Saturday, June 06, 2020

Os "Boogaloos" - um movimento que complica as narrativas do que se está a passar nos EUA

[O tweet é provavelmente injusto, já que o tipo com a AR-15 provavelmente já era contra o estado policial antes]

Gun-toting members of the Boogaloo movement are showing up at protests (CNN):
Benjamin Ryan Teeter was at his home in Hampstead, N.C., when the call to action came. It was an alert from the heart of the raging protests in Minneapolis, posted on an online forum by a fellow member of the Boogaloo movement, a loosely knit group of heavily armed, anti-government extremists. (...)

After Teeter -- who goes by Ryan -- said he saw the online posting, he and a handful of other Boogaloo friends in the area mobilized. 
They grabbed their guns -- mostly assault rifles -- hopped into their vehicles, and made the 18-hour trek to Minneapolis. 
The Boogaloos are an emerging incarnation of extremism that seems to defy easy categorization. They are yet another confounding factor in the ongoing effort among local, state and federal officials to puzzle out the political sympathies of the agitators showing up to the mostly peaceful George Floyd rallies who have destroyed property, looted businesses, or -- in the case of the Boogaloos who descended on Minneapolis -- walked around the streets with assault rifles. (...)
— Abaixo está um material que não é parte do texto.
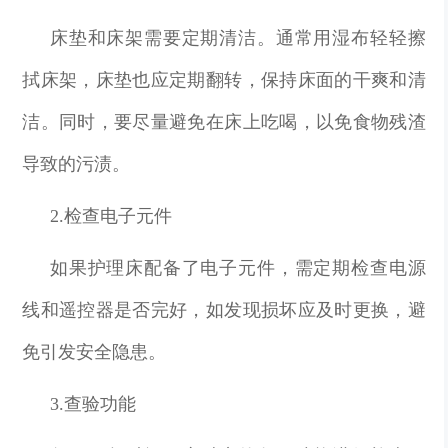
床垫和床架需要定期清洁。通常用湿布轻轻擦
拭床架，床垫也应定期翻转，保持床面的干爽和清
洁。同时，要尽量避免在床上吃喝，以免食物残渣
导致的污渍。
2.检查电子元件
如果护理床配备了电子元件，需定期检查电源
线和遥控器是否完好，如发现损坏应及时更换，避
免引发安全隐患。
3.查验功能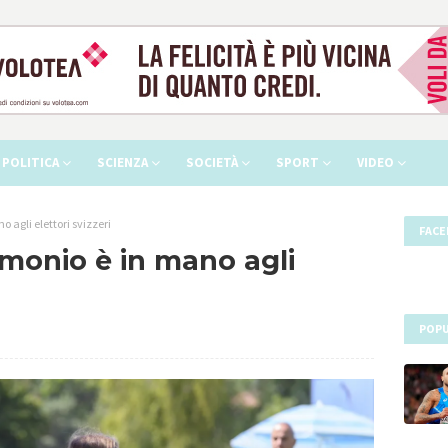
POLITICA
SCIENZA
SOCIETÀ
SPORT
VIDEO
o agli elettori svizzeri
FAC
imonio è in mano agli
POPU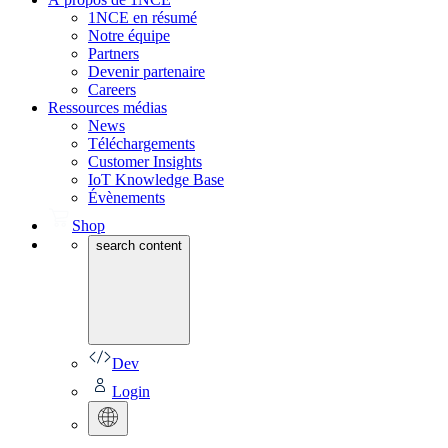
1NCE en résumé
Notre équipe
Partners
Devenir partenaire
Careers
Ressources médias
News
Téléchargements
Customer Insights
IoT Knowledge Base
Évènements
Shop
search content
Dev
Login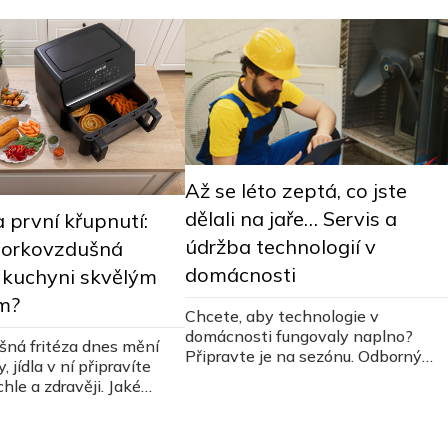
Až se léto zeptá, co jste
dělali na jaře… Servis a
 první křupnutí:
údržba technologií v
 horkovzdušná
domácnosti
v kuchyni skvělým
m?
Chcete, aby technologie v
domácnosti fungovaly naplno?
ná fritéza dnes mění
Připravte je na sezónu. Odborný
, jídla v ní připravíte
servis zajistí správné fungování a
hle a zdravěji. Jaké
předejte vyšší spotřebě energií.
má třeba Gorenje
.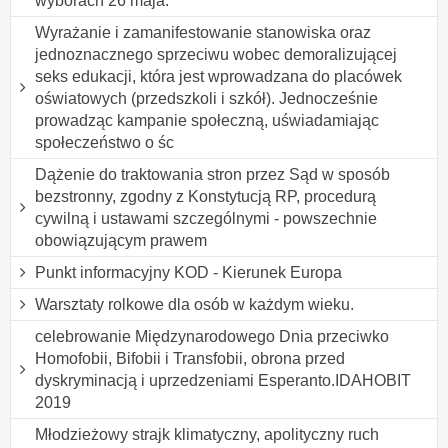
wyborach 26 maja.
Wyrażanie i zamanifestowanie stanowiska oraz
jednoznacznego sprzeciwu wobec demoralizującej
seks edukacji, która jest wprowadzana do placówek
oświatowych (przedszkoli i szkół). Jednocześnie
prowadząc kampanie społeczną, uświadamiając
społeczeństwo o śc
Dążenie do traktowania stron przez Sąd w sposób
bezstronny, zgodny z Konstytucją RP, procedurą
cywilną i ustawami szczególnymi - powszechnie
obowiązującym prawem
Punkt informacyjny KOD - Kierunek Europa
Warsztaty rolkowe dla osób w każdym wieku.
celebrowanie Międzynarodowego Dnia przeciwko
Homofobii, Bifobii i Transfobii, obrona przed
dyskryminacją i uprzedzeniami Esperanto.IDAHOBIT
2019
Młodzieżowy strajk klimatyczny, apolityczny ruch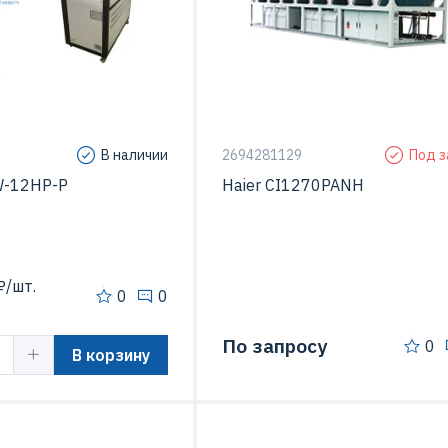
Тип чиллера
модул
сора
Спиральный
Тип компрессора
Винтовой (Sc
В наличии
2694281129
Под з
W-12HP-P
Haier CI1270PANH
/шт.
0
0
По запросу
0
В корзину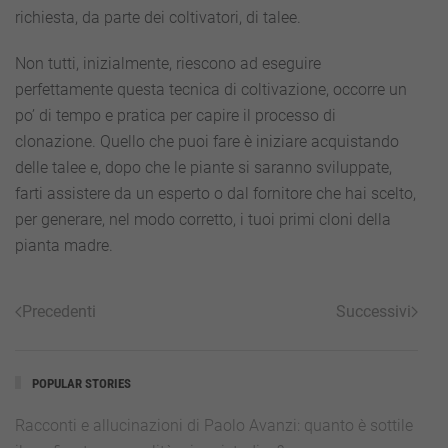
richiesta, da parte dei coltivatori, di talee.
Non tutti, inizialmente, riescono ad eseguire
perfettamente questa tecnica di coltivazione, occorre un
po’ di tempo e pratica per capire il processo di
clonazione. Quello che puoi fare è iniziare acquistando
delle talee e, dopo che le piante si saranno sviluppate,
farti assistere da un esperto o dal fornitore che hai scelto,
per generare, nel modo corretto, i tuoi primi cloni della
pianta madre.
Precedenti
Successivi
POPULAR STORIES
Racconti e allucinazioni di Paolo Avanzi: quanto è sottile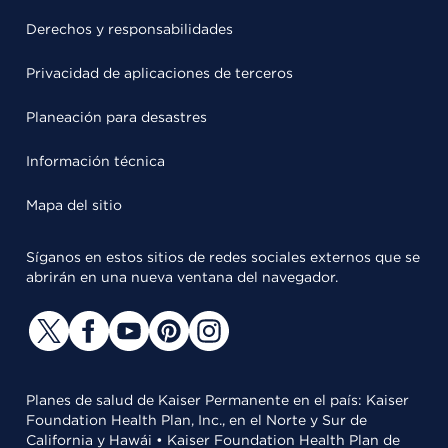
Derechos y responsabilidades
Privacidad de aplicaciones de terceros
Planeación para desastres
Información técnica
Mapa del sitio
Síganos en estos sitios de redes sociales externos que se
abrirán en una nueva ventana del navegador.
Planes de salud de Kaiser Permanente en el país: Kaiser
Foundation Health Plan, Inc., en el Norte y Sur de
California y Hawái • Kaiser Foundation Health Plan de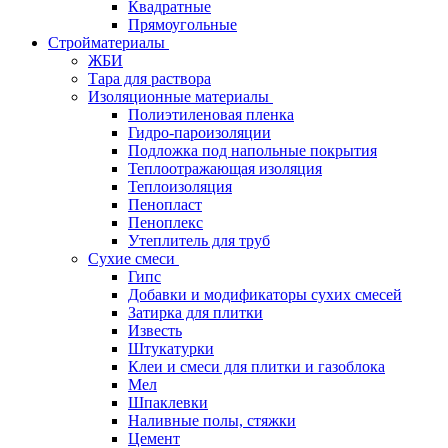
Квадратные
Прямоугольные
Стройматериалы
ЖБИ
Тара для раствора
Изоляционные материалы
Полиэтиленовая пленка
Гидро-пароизоляции
Подложка под напольные покрытия
Теплоотражающая изоляция
Теплоизоляция
Пенопласт
Пеноплекс
Утеплитель для труб
Сухие смеси
Гипс
Добавки и модификаторы сухих смесей
Затирка для плитки
Известь
Штукатурки
Клеи и смеси для плитки и газоблока
Мел
Шпаклевки
Наливные полы, стяжки
Цемент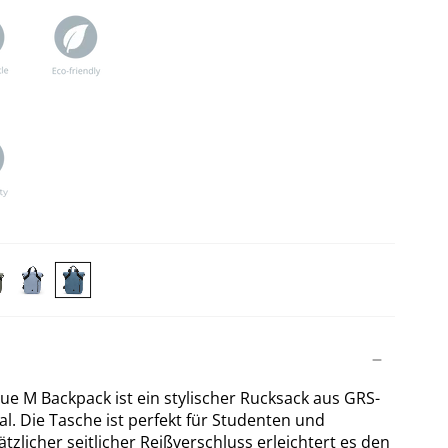
MONE
LAMONE
LAMONE
rk
Light
Dark
een
Blue
Blue
M
M
ckpack
Backpack
Backpack
e M Backpack ist ein stylischer Rucksack aus GRS-
ial. Die Tasche ist perfekt für Studenten und
ätzlicher seitlicher Reißverschluss erleichtert es den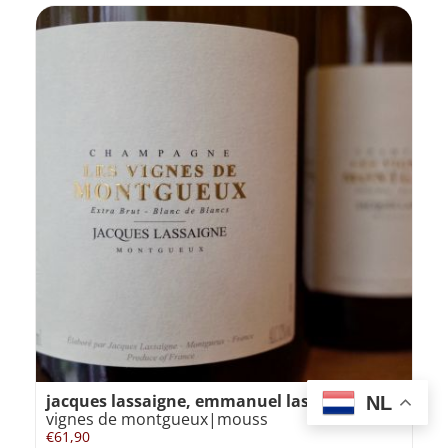
jacques lassaigne, emmanuel lassaigne
|les
NL
vignes de montgueux|mouss
€
61,90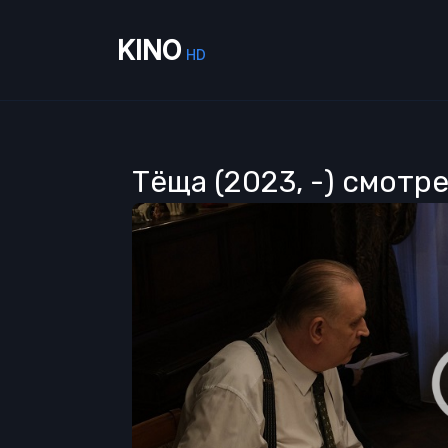
KINO
HD
Тёща (2023, -) смотр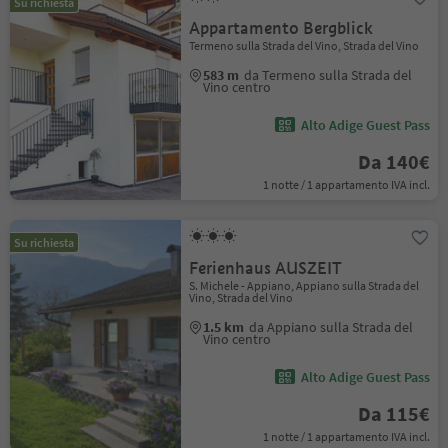
Su richiesta
Appartamento Bergblick
Termeno sulla Strada del Vino, Strada del Vino
583 m
da Termeno sulla Strada del
Vino centro
Alto Adige Guest Pass
Da 140€
1 notte / 1 appartamento IVA incl.
Su richiesta
Ferienhaus AUSZEIT
S. Michele - Appiano, Appiano sulla Strada del
Vino, Strada del Vino
1.5 km
da Appiano sulla Strada del
Vino centro
Alto Adige Guest Pass
Da 115€
1 notte / 1 appartamento IVA incl.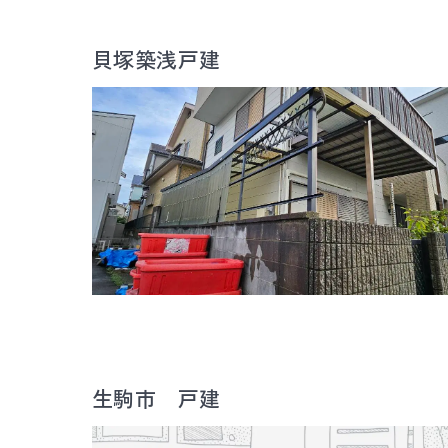
貝塚築浅戸建
生駒市 戸建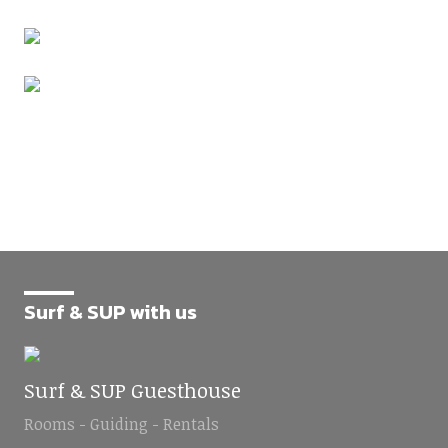
Surf & SUP with us
Surf & SUP Guesthouse
Rooms - Guiding - Rentals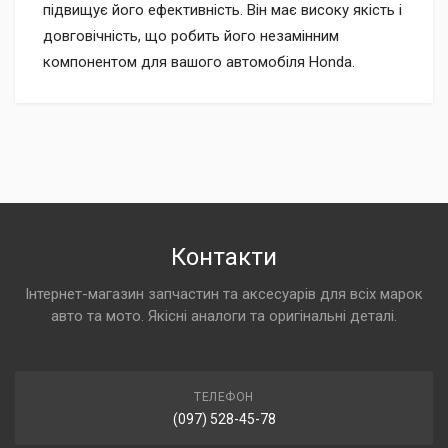
підвищує його ефективність. Він має високу якість і
довговічність, що робить його незамінним
компонентом для вашого автомобіля Honda.
Контакти
Інтернет-магазин запчастин та аксесуарів для всіх марок
авто та мото. Якісні аналоги та оригінальні деталі.
ТЕЛЕФОН
(097) 528-45-78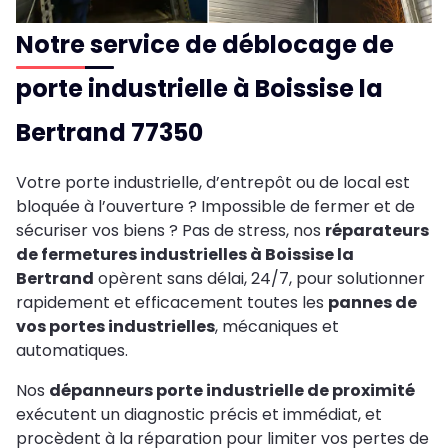
Notre service de déblocage de
porte industrielle à Boissise la
Bertrand 77350
Votre porte industrielle, d’entrepôt ou de local est
bloquée à l’ouverture ? Impossible de fermer et de
sécuriser vos biens ? Pas de stress, nos
réparateurs
de fermetures industrielles à Boissise la
Bertrand
opèrent sans délai, 24/7, pour solutionner
rapidement et efficacement toutes les
pannes de
vos portes industrielles
, mécaniques et
automatiques.
Nos
dépanneurs porte industrielle de proximité
exécutent un diagnostic précis et immédiat, et
procèdent à la réparation pour limiter vos pertes de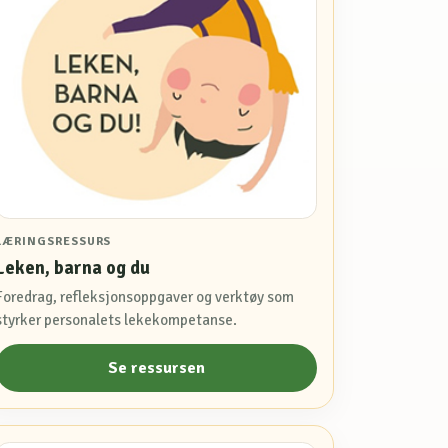
LÆRINGSRESSURS
Leken, barna og du
Foredrag, refleksjonsoppgaver og verktøy som
styrker personalets lekekompetanse.
Se ressursen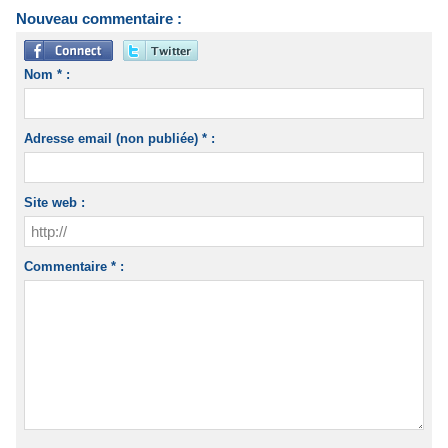
Nouveau commentaire :
Nom * :
Adresse email (non publiée) * :
Site web :
Commentaire * :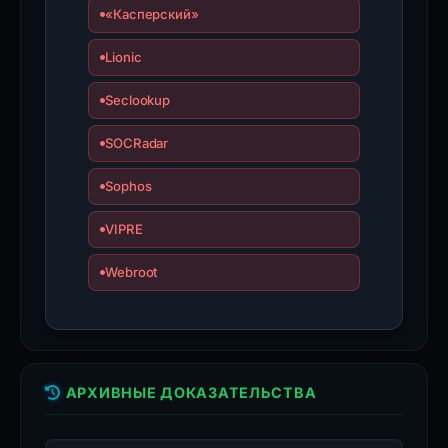
«Касперский»
Lionic
Seclookup
SOCRadar
Sophos
VIPRE
Webroot
АРХИВНЫЕ ДОКАЗАТЕЛЬСТВА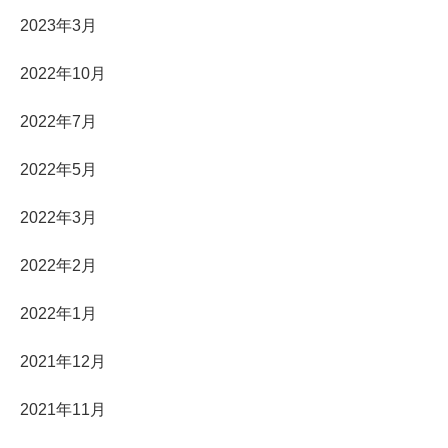
2023年3月
2022年10月
2022年7月
2022年5月
2022年3月
2022年2月
2022年1月
2021年12月
2021年11月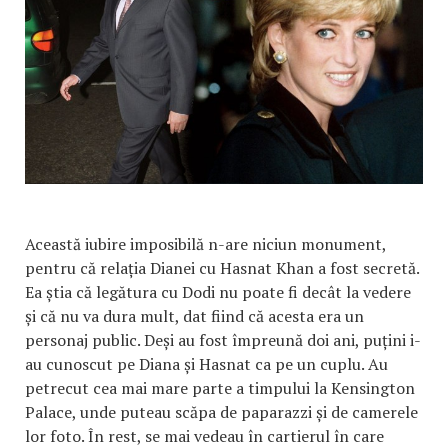
Această iubire imposibilă n-are niciun monument,
pentru că relația Dianei cu Hasnat Khan a fost secretă.
Ea știa că legătura cu Dodi nu poate fi decât la vedere
și că nu va dura mult, dat fiind că acesta era un
personaj public. Deși au fost împreună doi ani, puțini i-
au cunoscut pe Diana și Hasnat ca pe un cuplu. Au
petrecut cea mai mare parte a timpului la Kensington
Palace, unde puteau scăpa de paparazzi și de camerele
lor foto. În rest, se mai vedeau în cartierul în care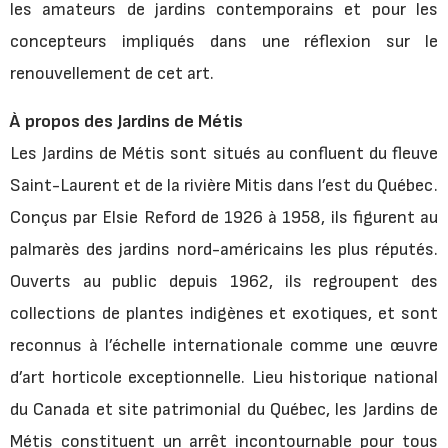
les amateurs de jardins contemporains et pour les
concepteurs impliqués dans une réflexion sur le
renouvellement de cet art.
À propos des Jardins de Métis
Les Jardins de Métis sont situés au confluent du fleuve
Saint-Laurent et de la rivière Mitis dans l’est du Québec.
Conçus par Elsie Reford de 1926 à 1958, ils figurent au
palmarès des jardins nord-américains les plus réputés.
Ouverts au public depuis 1962, ils regroupent des
collections de plantes indigènes et exotiques, et sont
reconnus à l’échelle internationale comme une œuvre
d’art horticole exceptionnelle. Lieu historique national
du Canada et site patrimonial du Québec, les Jardins de
Métis constituent un arrêt incontournable pour tous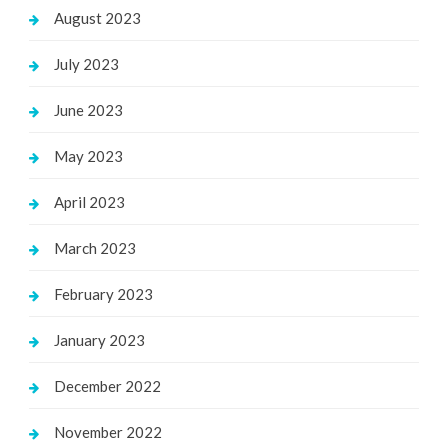
August 2023
July 2023
June 2023
May 2023
April 2023
March 2023
February 2023
January 2023
December 2022
November 2022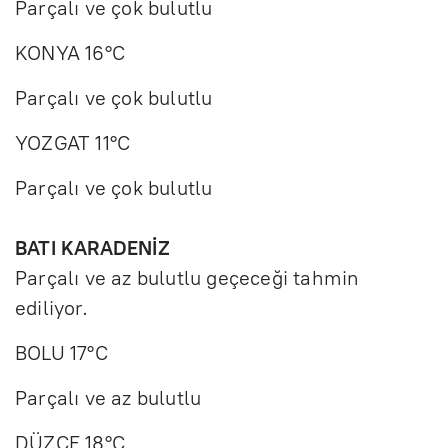
Parçalı ve çok bulutlu
KONYA 16°C
Parçalı ve çok bulutlu
YOZGAT 11°C
Parçalı ve çok bulutlu
BATI KARADENİZ
Parçalı ve az bulutlu geçeceği tahmin
ediliyor.
BOLU 17°C
Parçalı ve az bulutlu
DÜZCE 18°C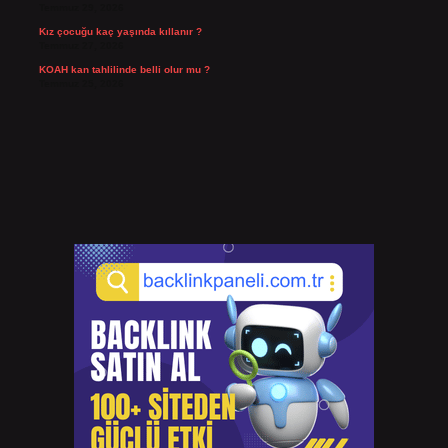
Temmuz 29, 2026
Kız çocuğu kaç yaşında kıllanır ?
Temmuz 27, 2026
KOAH kan tahlilinde belli olur mu ?
Temmuz 25, 2026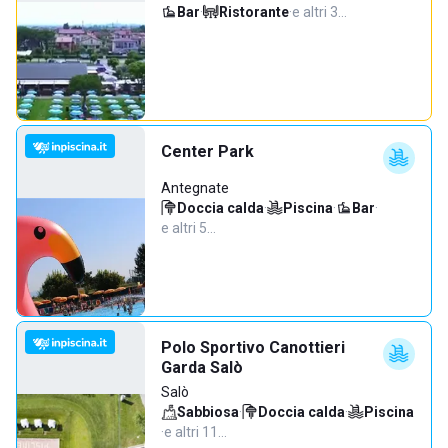
Bar
·
Ristorante
·
e altri 3…
Center Park
Antegnate
Doccia calda
·
Piscina
·
Bar
·
e altri 5…
Polo Sportivo Canottieri
Garda Salò
Salò
Sabbiosa
·
Doccia calda
·
Piscina
·
e altri 11…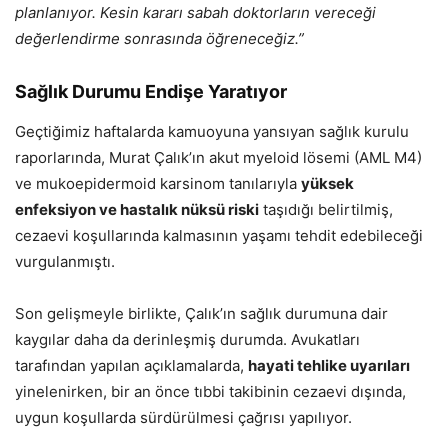
planlanıyor. Kesin kararı sabah doktorların vereceği
değerlendirme sonrasında öğreneceğiz.”
Sağlık Durumu Endişe Yaratıyor
Geçtiğimiz haftalarda kamuoyuna yansıyan sağlık kurulu
raporlarında, Murat Çalık’ın akut myeloid lösemi (AML M4)
ve mukoepidermoid karsinom tanılarıyla
yüksek
enfeksiyon ve hastalık nüksü riski
taşıdığı belirtilmiş,
cezaevi koşullarında kalmasının yaşamı tehdit edebileceği
vurgulanmıştı.
Son gelişmeyle birlikte, Çalık’ın sağlık durumuna dair
kaygılar daha da derinleşmiş durumda. Avukatları
tarafından yapılan açıklamalarda,
hayati tehlike uyarıları
yinelenirken, bir an önce tıbbi takibinin cezaevi dışında,
uygun koşullarda sürdürülmesi çağrısı yapılıyor.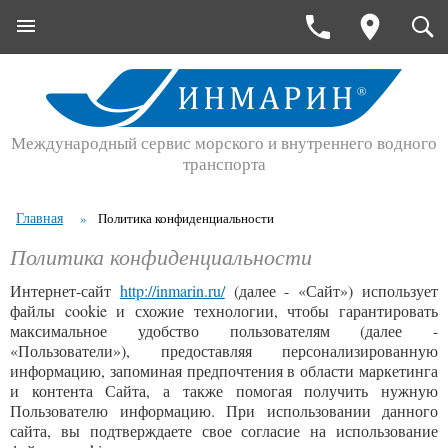
Международный сервис морского и внутреннего водного
транспорта
Главная
»
Политика конфиденциальности
Политика конфиденциальности
Интернет-сайт
http://inmarin.ru/
(далее - «Сайт») использует
файлы cookie и схожие технологии, чтобы гарантировать
максимальное удобство пользователям (далее -
«Пользователи»), предоставляя персонализированную
информацию, запоминая предпочтения в области маркетинга
и контента Сайта, а также помогая получить нужную
Пользователю информацию. При использовании данного
сайта, вы подтверждаете свое согласие на использование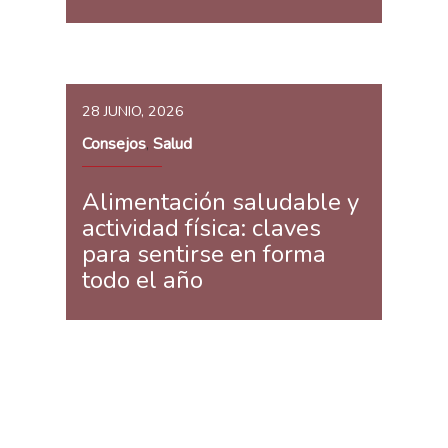
28 JUNIO, 2026
Consejos
Salud
,
Alimentación saludable y
actividad física: claves
para sentirse en forma
todo el año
Megan Squire, a computer science professor at Elon University in North Carolina who monitors online extremism, said the movement started in obscure online platforms
It "is now growing on mainstream platforms, and in this moment of protest it is starting to move offline," she said. "It resembles the militia movement that came before it, which has been well documented as a force for promoting violence."
Teeter, in an interview with CNN, said he identifies as an anarchist. His mission in Minneapolis, he said, was to protect protesters from police abuse and white supremacists, whom he deplores.
Também sobre este aparentemente estranho movimento, e o seu apoio aos protestos, The Boogaloo Movement Is Not What You Think, por Robert Evans e Jason Wilson, no bellingcat.